13.4 Correlation: cor.test()
Argument | Description |
---|---|
formula |
A formula in the form ~ x + y , where x and y are the names of the two variables you are testing. These variables should be two separate columns in a dataframe. |
data |
The dataframe containing the variables x and y |
alternative |
A string specifying the alternative hypothesis. Can be "two.sided" indicating a two-tailed test, or "greater" or “less" for a one-tailed test. |
method |
A string indicating which correlation coefficient to calculate and test. "pearson" (the default) stands for Pearson, while "kendall" and "spearman" stand for Kendall and Spearman correlations respectively. |
subset |
A vector specifying a subset of observations to use. E.g.; subset = sex == "female" |
Next we’ll cover two-sample correlation tests. In a correlation test, you are accessing the relationship between two variables on a ratio or interval scale: like height and weight, or income and beard length. The test statistic in a correlation test is called a correlation coefficient and is represented by the letter r. The coefficient can range from -1 to +1, with -1 meaning a strong negative relationship, and +1 meaning a strong positive relationship. The null hypothesis in a correlation test is a correlation of 0, which means no relationship at all:
To run a correlation test between two variables x and y, use the cor.test()

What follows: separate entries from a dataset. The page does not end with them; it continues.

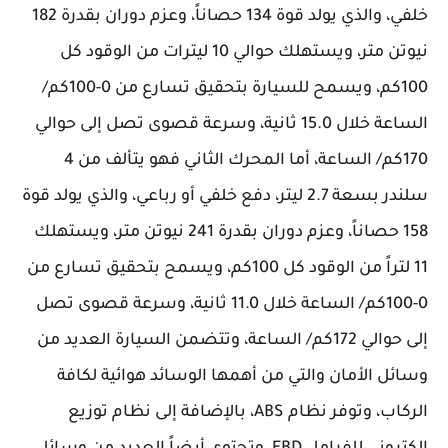
خلفي، والذي يولد قوة 134 حصاناً، وعزم دوران بقدرة 182
نيوتن متر، ويستهلك حوالي 10 ليترات من الوقود كل
100كم، ويسمح للسيارة بتحقيق تسارع من 0-100كم/
الساعة خلال 15.0 ثانية، وسرعة قصوى تصل إلى حوالي
170كم/ الساعة، أما المحرك الثاني فهو يتألف من 4
سلندر بسعة 2.7 ليتر، دفع خلفي أو رباعي، والذي يولد قوة
158 حصاناً، وعزم دوران بقدرة 241 نيوتن متر، ويستهلك
11 لتراً من الوقود كل 100كم، ويسمح بتحقيق تسارع من
0-100كم/ الساعة خلال 11.0 ثانية، وسرعة قصوى تصل
إلى حوالي 172كم/ الساعة، وتتضمن السيارة العديد من
وسائل الأمان والتي من أهمها الوسائد هوائية لكافة
الركاب، وتوفر نظام ABS، بالإضافة إلى نظام توزيع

function. You can do this in one of two ways, if x and y are columns in a dataframe, use the formula notation (formula = ~ x + y
). If x and y are separate vectors (not in a dataframe), use the vector notation (x, y
):
# Correlation Test
# Correlating two variables x and y
# Method 1: Formula notation
## Use if x and y are in a dataframe
cor.test(formula = ~ x + y,
data = df)
# Method 2: Vector notation
## Use if x and y are separate vectors
cor.test(x = x,
y = y)
Let’s conduct a correlation test on the pirates
dataset to see if there is a relationship between a pirate’s age and number of parrots they’ve had in their lifetime. Because the variables (age and parrots) are in a dataframe, we can do this in formula notation:
# Is there a correlation between a pirate's age and
# the number of parrots (s)he's owned?
# Method 1: Formula notation
age.parrots.ctest <- cor.test(formula = ~ age + parrots,
data = pirates)
# Print result
age.parrots.ctest
##
## Pearson's product-moment correlation
##
## data: age and parrots
## t = 6, df = 1000, p-value = 1e-09
## alternative hypothesis: true correlation is not equal to 0
## 95 percent confidence interval:
## 0.13 0.25
## sample estimates:
## cor
## 0.19
We can also do the same thing using vector notation – the results will be exactly the same:
# Method 2: Vector notation
age.parrots.ctest <- cor.test(x = pirates$age,
y = pirates$parrots)
# Print result
age.parrots.ctest
##
## Pearson's product-moment correlation
##
## data: pirates$age and pirates$parrots
## t = 6, df = 1000, p-value = 1e-09
## alternative hypothesis: true correlation is not equal to 0
## 95 percent confidence interval:
## 0.13 0.25
## sample estimates:
## cor
## 0.19
Looks like we have a positive correlation of 0.19 and a very small p-value. To see what information we can extract for this test, let’s run the command names()
on the test object:
names(age.parrots.ctest)
## [1] "statistic" "parameter" "p.value" "estimate" "null.value"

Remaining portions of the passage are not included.